Как полагает Латур, мы пребываем в заблуждении, считая, что наука обособлена от политики. Пока мы уверены, что наука просто сообщает объективные, однозначные факты, а политические практики автоматически следуют за экспертными научными знаниями, мы бессильны (как и было до сих пор) против дезинформации и лоббизма, щедро финансируемых энергетической и автомобильной промышленностью.
Наука по природе своей склонна к полемике, сомнениям и переоценкам. Даже когда речь идет о лабораторных исследованиях, мы можем лишь взвешенно, чутко подгонять свои теории под материалы и эмпирические данные, полученные с помощью точно откалиброванных приборов[655]. Только осознание, что наука откликается на политическую обстановку и что климатология не исключение, может дать желанный целительный эффект. Один из создателей акторно-сетевой теории пишет:
Когда встречаешь тех, кто не верит в глобальное потепление и имеет наглость называть МГЭИК «лобби», куда лучше ответить им: «Ну разумеется, это лобби, только ты покажи нам, сколько вас, скептиков, и откуда у вас деньги… в каком мире вы живете, где, благодаря каким ресурсам, сколько намереваетесь еще прожить, каким видите будущее своих детей, какое образование хотели бы им дать, какие ландшафты хотите им оставить»[656].

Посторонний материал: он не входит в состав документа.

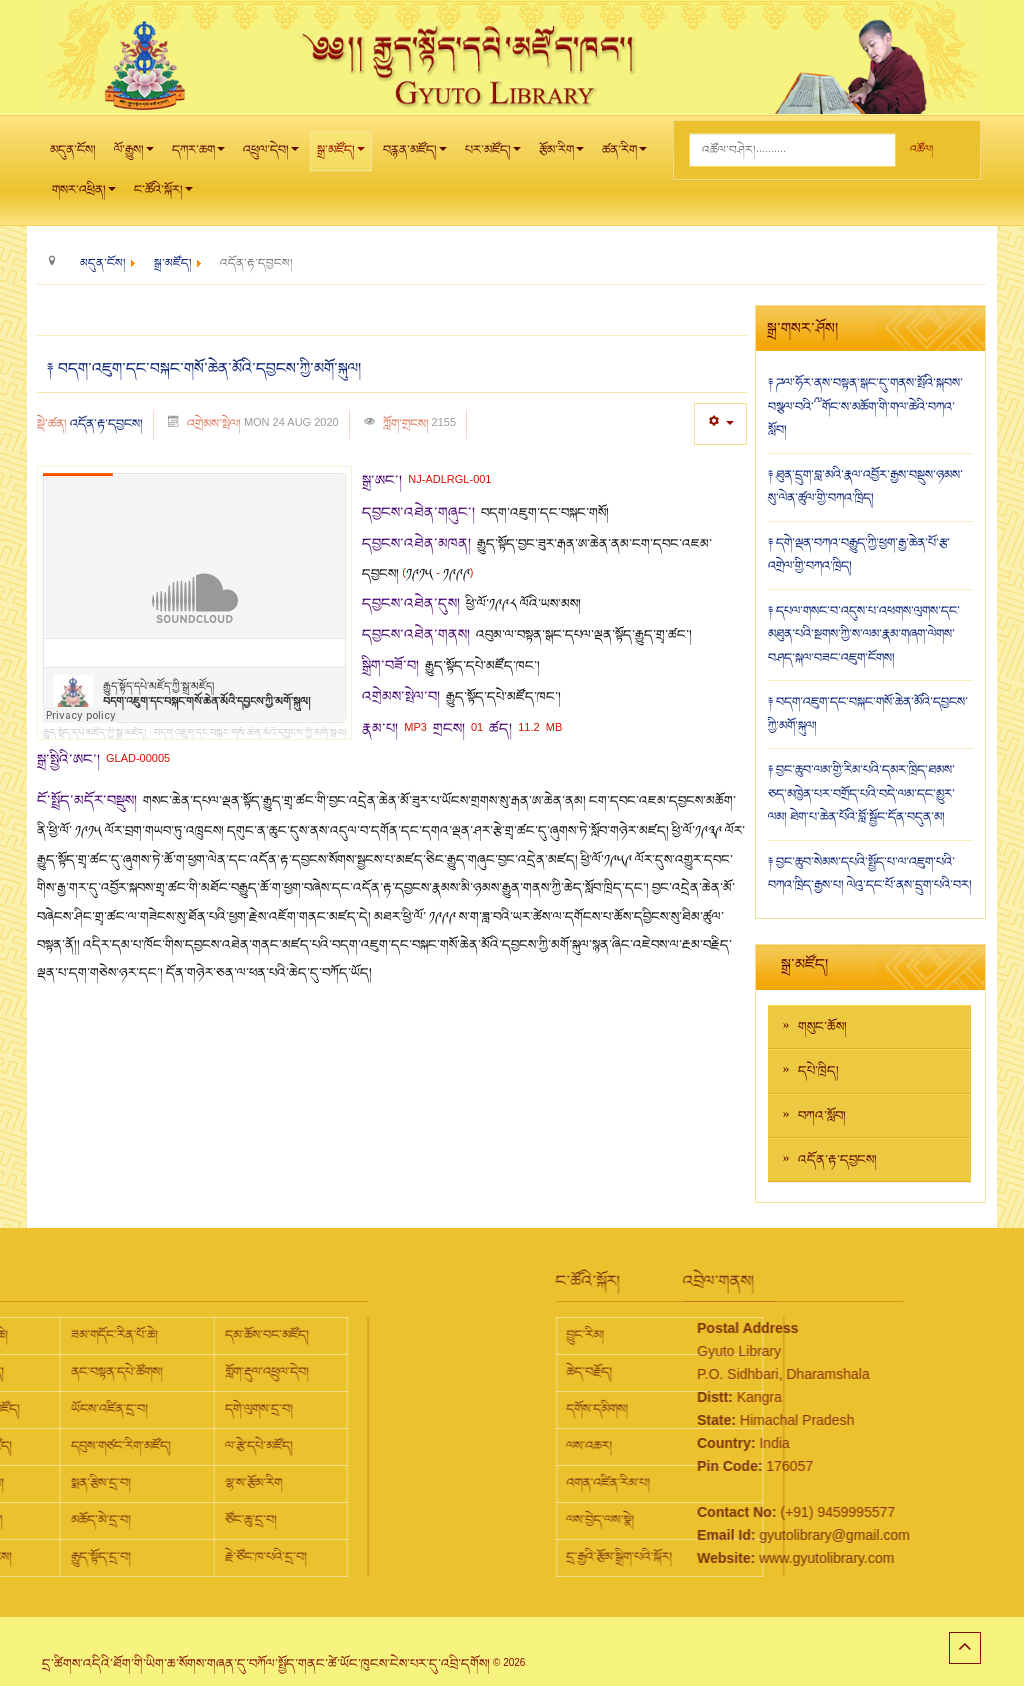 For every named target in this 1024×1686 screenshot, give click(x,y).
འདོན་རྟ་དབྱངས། (106, 424)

Из анализа исследований научных споров, которые проводятся специалистами по изучению науки и технологий, следует, что оценка достоверности того или иного факта всегда опирается на выявление институциональных групп профессиональной поддержки в научных кругах (что позволяет, в свою очередь, оценить и надежность экспертов, которые высказываются по поводу исследования). Помимо анонимного рецензирования в специальных журналах и суждений организаций, распределяющих научные гранты, мы никогда ничем не располагали и не будем располагать. Можно считать эти механизмы обязательным условием организованного скептицизма, присущего этосу науки в понимании Роберта Мертона (неважно, насколько американский социолог в своей концепции принимал желаемое за действительное и насколько нормативной она является). Такие механизмы не гарантируют ни Истины, ни Объективности. Желательно, чтобы общество умело распознавать признаки научного профессионализма, а главное — понимало значимость рецензирования. Однако и СМИ, которые в прозрачном демократическом обществе обязаны сигнализировать о конфликтах интересов в науке, должны предоставлять обществу достоверную информацию. Следует осознавать, насколько неоднозначны высказывания исследователей, которые берутся судить о предметах, далеких от их специальности, равно как и тех, чьи предшествующие научные достижения уже подвергались сомнению в научных кругах.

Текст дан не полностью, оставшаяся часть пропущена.